-------- DATASET EXCERPTS --------

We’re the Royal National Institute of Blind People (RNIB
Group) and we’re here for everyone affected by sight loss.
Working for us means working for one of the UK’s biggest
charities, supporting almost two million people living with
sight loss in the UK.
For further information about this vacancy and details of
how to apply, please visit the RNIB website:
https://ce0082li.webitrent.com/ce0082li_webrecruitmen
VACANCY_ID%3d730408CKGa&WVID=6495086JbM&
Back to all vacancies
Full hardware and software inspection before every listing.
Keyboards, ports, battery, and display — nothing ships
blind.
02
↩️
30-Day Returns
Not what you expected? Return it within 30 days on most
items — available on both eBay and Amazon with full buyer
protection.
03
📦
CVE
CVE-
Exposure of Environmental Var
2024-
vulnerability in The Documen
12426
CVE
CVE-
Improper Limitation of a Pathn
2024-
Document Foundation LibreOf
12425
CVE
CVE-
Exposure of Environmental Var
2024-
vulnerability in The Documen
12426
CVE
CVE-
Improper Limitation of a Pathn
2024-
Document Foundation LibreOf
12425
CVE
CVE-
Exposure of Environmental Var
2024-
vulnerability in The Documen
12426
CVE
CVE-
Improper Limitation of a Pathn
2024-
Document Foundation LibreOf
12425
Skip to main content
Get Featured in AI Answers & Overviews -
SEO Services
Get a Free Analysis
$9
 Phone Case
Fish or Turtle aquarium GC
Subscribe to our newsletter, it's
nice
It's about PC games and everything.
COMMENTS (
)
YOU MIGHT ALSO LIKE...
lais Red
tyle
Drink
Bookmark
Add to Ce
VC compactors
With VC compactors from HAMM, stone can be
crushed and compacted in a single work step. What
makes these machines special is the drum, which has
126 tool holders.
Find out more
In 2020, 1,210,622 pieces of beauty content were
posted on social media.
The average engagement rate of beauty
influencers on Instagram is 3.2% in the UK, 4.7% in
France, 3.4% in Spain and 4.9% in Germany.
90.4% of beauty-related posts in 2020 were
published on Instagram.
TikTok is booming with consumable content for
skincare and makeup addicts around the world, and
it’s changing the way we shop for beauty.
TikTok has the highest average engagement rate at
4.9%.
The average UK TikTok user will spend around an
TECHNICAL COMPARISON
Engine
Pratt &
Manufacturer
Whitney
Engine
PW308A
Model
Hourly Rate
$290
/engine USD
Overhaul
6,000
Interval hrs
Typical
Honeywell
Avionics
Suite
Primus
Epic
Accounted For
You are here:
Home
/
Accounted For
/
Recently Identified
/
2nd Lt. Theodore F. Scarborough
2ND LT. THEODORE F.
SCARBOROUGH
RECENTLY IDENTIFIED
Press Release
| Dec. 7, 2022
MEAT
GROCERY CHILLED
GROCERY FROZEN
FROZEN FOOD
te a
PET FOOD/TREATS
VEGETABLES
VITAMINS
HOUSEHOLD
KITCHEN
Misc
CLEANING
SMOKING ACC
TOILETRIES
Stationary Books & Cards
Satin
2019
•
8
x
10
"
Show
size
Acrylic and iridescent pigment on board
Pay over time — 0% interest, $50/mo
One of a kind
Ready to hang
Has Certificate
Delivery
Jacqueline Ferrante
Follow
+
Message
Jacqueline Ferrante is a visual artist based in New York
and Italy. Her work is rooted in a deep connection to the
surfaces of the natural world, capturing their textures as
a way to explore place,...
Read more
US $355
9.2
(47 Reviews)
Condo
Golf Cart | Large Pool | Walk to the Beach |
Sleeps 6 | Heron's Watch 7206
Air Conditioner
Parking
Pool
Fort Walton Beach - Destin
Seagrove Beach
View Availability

--------
-------- DATASET EXCERPTS --------

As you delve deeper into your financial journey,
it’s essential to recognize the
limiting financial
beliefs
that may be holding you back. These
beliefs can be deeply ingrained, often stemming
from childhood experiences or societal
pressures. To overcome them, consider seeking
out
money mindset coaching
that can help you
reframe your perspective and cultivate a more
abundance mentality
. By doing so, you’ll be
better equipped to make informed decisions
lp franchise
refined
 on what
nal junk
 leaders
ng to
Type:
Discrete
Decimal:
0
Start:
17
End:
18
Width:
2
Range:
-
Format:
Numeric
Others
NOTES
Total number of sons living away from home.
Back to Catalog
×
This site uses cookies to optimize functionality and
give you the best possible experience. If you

--------

**WHAT IS BEING ASKED:**
Count the lines of the data that contain the string "RNIB", and reply with that number alone.

**OUTPUT FOR THIS TASK:**
2